O tiro de partida para o arranque dos trabalhos que visam eleger a melhor localização para o futuro aeroporto da região de Lisboa já foi dado. A primeira reunião, que juntou os 25 membros da Comissão de Acompanhamento e a coordenadora da Comissão Técnica Independente, Maria do Rosário Partidário, aconteceu às portas do Natal, no passado dia 22, depois de um reagendamento devido às cheias que afetaram Lisboa em dezembro. O líder da Comissão de Acompanhamento elogia a escolha das personalidades que constituem os grupos de trabalho. "Além dos presidentes de câmaras, a Comissão de Acompanhamento reúne pessoas ligadas à universidade e ao ambiente. É um conjunto de individualidades que poderão dar contributos altamente interessantes para a apreciação do trabalho", indica.

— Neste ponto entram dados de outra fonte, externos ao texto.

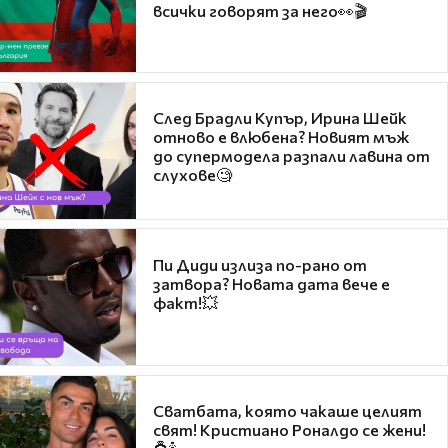
всички говорят за него👀🎬
След Брадли Купър, Ирина Шейк
отново е влюбена? Новият мъж
до супермодела разпали лавина от
слухове🧐
Пи Диди излиза по-рано от
затвора? Новата дата вече е
факт!💥
Сватбата, която чакаше целият
свят! Кристиано Роналдо се жени!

Relativamente às funções da sua equipa, ressalva que o objetivo "não é controlar nada nem ninguém uma vez que a Comissão Técnica é mesmo independente" e sobre a calendarização da agenda, afiança que existirão reuniões regulares e sempre que justificáveis com a coordenadora da Comissão Técnica para solicitar esclarecimentos e verificar o andamento dos trabalhos.
Carlos Mineiro Aires confessa que não hesitou em aceitar o desafio e garante que está empenhado em conduzir esta odisseia a bom porto. "Quando me colocaram o desafio, fui incapaz de dizer que não. Na verdade, estou a trabalhar pro bono, sou aposentado e desempenho o cargo sem receber um cêntimo. Os contribuintes não têm de estar preocupados comigo. Quando se trabalha de manhã à noite, sem ganhar nada mais do que já recebo, que é a minha reforma, para a qual descontei, obviamente que o empenho ainda tem de ser maior", remata.